WordRake is a Seattle-based company that produces editing software of the same name. Gary Kinder — lawyer, New York Times best-selling author, and legal-writing expert — created the WordRake program in 2012. Gary has taught over 1000 writing programs to firms like Jones Day, WilmerHale, Latham & Watkins, Microsoft, KPMG, and NOAA.  

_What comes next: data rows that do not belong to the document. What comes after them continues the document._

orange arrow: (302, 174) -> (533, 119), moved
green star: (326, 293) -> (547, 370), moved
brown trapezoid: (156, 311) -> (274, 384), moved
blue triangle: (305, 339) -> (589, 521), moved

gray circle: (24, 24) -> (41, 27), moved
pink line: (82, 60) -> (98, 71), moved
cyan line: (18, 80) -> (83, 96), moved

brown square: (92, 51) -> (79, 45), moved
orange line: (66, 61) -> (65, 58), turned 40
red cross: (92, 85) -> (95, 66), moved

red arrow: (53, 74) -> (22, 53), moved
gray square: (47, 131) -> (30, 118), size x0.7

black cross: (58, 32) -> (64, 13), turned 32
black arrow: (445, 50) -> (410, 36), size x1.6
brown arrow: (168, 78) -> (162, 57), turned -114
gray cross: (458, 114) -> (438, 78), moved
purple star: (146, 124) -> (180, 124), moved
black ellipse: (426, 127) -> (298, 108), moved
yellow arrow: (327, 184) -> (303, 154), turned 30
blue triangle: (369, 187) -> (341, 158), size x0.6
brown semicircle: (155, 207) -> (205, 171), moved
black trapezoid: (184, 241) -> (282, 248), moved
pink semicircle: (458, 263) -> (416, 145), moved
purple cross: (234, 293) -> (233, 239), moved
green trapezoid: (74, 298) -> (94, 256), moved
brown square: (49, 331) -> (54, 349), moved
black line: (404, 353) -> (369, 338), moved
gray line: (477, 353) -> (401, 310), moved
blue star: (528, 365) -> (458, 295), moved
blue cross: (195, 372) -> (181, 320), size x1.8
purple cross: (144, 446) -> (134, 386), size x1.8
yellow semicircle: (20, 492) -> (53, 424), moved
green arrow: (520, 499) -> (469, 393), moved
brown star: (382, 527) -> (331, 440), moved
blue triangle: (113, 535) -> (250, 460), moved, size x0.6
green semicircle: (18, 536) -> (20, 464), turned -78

WordRake software is intended to improve the brevity and clarity of writing. It quickly edits business reports, emails, correspondence, briefs, and memoranda to help make them clear and concise.  WordRake is used in over 7000 law firms (its initial market), and in businesses, government agencies, and academia. In January 2013, the City of Seattle announced that it had installed WordRake for use in several municipal departments.
 
Reviews of WordRake have been generally positive while acknowledging the software’s limitations. The program works as an extension to Microsoft Word, with another version for Outlook, and, like automated spelling and grammar checking, WordRake can be prone to false positives.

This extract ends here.